主人公は日本海に面した町で生まれたカズマサである。彼は子供のころ、突然現れた小さなボールと一体化してしまう。いつもカズマサの額の前に浮かんでいるそれは不思議な力を持っていた。鉄道のレールにできた、ほんの少しの傷も感知するボールの能力で、カズマサは日本とブラジルで乗客たちの安全を護るようになる。やがて鳩が運んできた奇跡のメッセージどおりにすべてのくじに当たり続け、巨万の富を得たカズマサだが、国際的な陰謀に巻き込まれてしまう。
アマゾンのジャングルで発見された、マタカンという名の天然のプラスチックが鍵だ。食べ物にも建築材料にも加工できるマタカンがもたらす巨万の富を独占しようとしたアメリカ企業GGGは、カズマサのボールに目をつける。実はボールは、地中のマタカンを見つけ出す能力も持っていたのだ。
何もない場所に突如近代都市を生み出し、その崩壊までももたらすマタカンは、マルケス『百年の孤独』に登場する村マコンドと響きあう。マコンドにはコロンビア内戦の暴力などあらゆるものが集まってきた。マタカンによってアマゾンに集まるのは、「書類の山、重要機密会議、過密スケジュール、仕事、エゴ、腐敗」、すなわち近代の悪いものすべてである。
登場人物たちは有名になり、快適な住居に住み、金持ちになる。
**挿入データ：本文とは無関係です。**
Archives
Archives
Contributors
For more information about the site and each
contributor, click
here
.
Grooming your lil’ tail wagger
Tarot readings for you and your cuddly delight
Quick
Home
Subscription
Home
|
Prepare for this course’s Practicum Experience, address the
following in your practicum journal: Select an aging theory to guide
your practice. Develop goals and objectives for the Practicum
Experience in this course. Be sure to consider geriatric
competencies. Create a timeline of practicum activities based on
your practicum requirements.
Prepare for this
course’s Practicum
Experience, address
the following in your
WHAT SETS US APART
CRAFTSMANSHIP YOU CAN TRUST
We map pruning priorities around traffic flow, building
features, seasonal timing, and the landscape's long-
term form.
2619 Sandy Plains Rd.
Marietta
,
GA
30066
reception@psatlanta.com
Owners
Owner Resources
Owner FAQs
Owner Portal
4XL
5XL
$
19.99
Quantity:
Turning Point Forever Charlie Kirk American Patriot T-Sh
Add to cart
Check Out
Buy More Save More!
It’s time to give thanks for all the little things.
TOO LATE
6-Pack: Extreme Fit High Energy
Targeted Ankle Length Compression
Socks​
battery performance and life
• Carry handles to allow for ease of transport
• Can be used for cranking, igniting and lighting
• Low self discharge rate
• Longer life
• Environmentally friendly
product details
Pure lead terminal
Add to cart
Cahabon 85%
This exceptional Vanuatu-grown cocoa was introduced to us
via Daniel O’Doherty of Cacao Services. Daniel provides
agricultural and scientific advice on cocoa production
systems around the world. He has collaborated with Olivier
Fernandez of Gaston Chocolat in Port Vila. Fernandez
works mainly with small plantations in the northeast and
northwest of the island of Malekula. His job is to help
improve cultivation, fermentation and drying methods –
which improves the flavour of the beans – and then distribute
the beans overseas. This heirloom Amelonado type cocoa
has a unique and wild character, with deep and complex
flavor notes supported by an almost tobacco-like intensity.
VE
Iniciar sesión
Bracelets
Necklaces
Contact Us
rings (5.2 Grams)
だがそのせいで好きな人と過ごす時間は減り、人間関係が希薄になり、愛は薄れてしまう。マネは思う。「すべてはうまくいっているようだった。たえず目的があって充実している。それなのに、マネは、古臭い冗談、昔ながらの人物、そして米と豆とタピオカ粉の料理がどっさりと盛られた質素な皿が恋しかった」。
日系人によって書かれた魔術的リアリズム作品、という意味で希有な本書は、息つく暇もないほど面白い。だがその向こうには、日本人とは何か、そして現代人にとって幸福とは何か、というシリアスな問いが隠れている。本書の復刊をきっかけに、ヤマシタによる重要な著作が次々と翻訳される日本になってほしい。